Why isn’t Time Warner Cable reading the writing on the wall and recognizing itself for what it is?
The “television” cable company is a content distribution network.
They’ve figured out how to give me a 50/5 last-mile connection. Downloads from content distributed by CDNs is reasonably close to rated speed.
Time Warner should be focusing on making it easy for content providers to get higher bandwidth streaming content hosted (if on-demand) or replicated (if live streams) into their network, from which they could easily pass it along to me at 10 or 15Mbps, resulting in significantly higher quality video.
They could either charge content providers (like ABC/Disney) for their content distribution services which enable an unsurpassed customer experience (possibly even charged at variable rates subject to SLA as monitored by end-user equipment), charge customers to access this premium experience (charge one rate for internet access with “wish you the best” experience, and an additional fee for access to this premium CDN), or a mix of the two.
I’ve got an LG BD570 on the way, which is a Blu-Ray player which supports streaming of Netflix, VUDU, CinemaNow, Youtube, Pandora, and media from my home network over DLNA. It hasn’t been delivered yet, but I’m well on my way to being my own CDN. If they’d provide a highly-accessible CDN, and access to it through a set-top box open to whatever applications whether they use the CDN or not, they could offer a hell of an experience. And they could extend the CDN into my house using one of my set top boxes as a CDN node of sorts.

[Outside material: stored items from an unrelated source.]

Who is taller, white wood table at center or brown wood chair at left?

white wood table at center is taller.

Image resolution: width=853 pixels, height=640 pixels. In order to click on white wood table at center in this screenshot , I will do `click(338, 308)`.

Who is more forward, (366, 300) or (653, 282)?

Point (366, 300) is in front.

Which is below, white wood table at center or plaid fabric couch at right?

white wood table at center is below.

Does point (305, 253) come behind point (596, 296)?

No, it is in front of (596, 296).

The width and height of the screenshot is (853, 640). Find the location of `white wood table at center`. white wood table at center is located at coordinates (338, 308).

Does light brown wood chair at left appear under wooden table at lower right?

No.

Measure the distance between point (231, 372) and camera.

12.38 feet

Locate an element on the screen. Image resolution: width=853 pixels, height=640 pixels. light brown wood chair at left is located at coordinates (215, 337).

Did Comcast GetIt(tm) with its rebranding as xfinity? Might that be where they’re heading?
Cablevision’s Optimum Online services have always been a cut above the internet offerings from Comcast and Time Warner. Maybe they can “get it”, give in for now, and then change their business model to be someone whose services are actually in demand, wanted by both the content providers and end users. Rather than being a proxy for licensing battles, they can step out of the way of the content providers’ licensing models, offering infrastructure that seamlessly handles a feature set that supports the licensing models of choice of the content providers, and allow users to handle the battle over licensing.

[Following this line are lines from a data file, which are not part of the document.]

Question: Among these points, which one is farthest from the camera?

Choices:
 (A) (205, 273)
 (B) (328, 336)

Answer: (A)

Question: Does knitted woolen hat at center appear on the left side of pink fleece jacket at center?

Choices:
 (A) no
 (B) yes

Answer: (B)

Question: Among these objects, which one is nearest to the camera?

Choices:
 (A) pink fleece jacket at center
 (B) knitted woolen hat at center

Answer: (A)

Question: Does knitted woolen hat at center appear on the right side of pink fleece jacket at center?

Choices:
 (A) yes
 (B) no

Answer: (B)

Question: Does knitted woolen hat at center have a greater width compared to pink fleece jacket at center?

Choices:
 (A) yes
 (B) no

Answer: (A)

Get out of being in the middle of the problem, and get into the middle of the solution. There’s something wonderfully empowering in the business model being focused specifically on the level of service provided — it ties business success with customer experience, a wonderful feedback loop.
Wouldn’t it be nice to want to do business with the cable company?
Were they also to establish an open licensing authorization platform, they could provide content providers a platform to authorize access to content based upon the licensor’s business model, and provide sublicensing to content aggregators targeting specific verticals. They’d sell services to content providers (licensors), curators (aggregators based upon value-add with a sublicensing business model), as well as to end users (aggregation of licensing into packages or a la carte bundles for retail sale).
If you make the rights management reasonable, CableCompany, you can open your own iTunes-like content licensing store on this platform. You can get revenue from transaction fees on the sublicensing, and be transparent about it. You’d be a “cloud service”, and could bill based upon usage, and drive usage through an exemplary customer experience.
Or you can wait, and die off when someone else does this. Look out for FiOS and Google. Verizon’s got everything to gain about getting high ARPU internet services rolled out, and don’t have the same legacy mindset about content licensing that you do. And Google’s gigabit-to-the-home is probably actually just an attempt to wake you up to get you to do this for their benefit as well.
Be the open and transparent good guys and innovate to the future, or be the hated bad guys and become irrelevant. Your choice.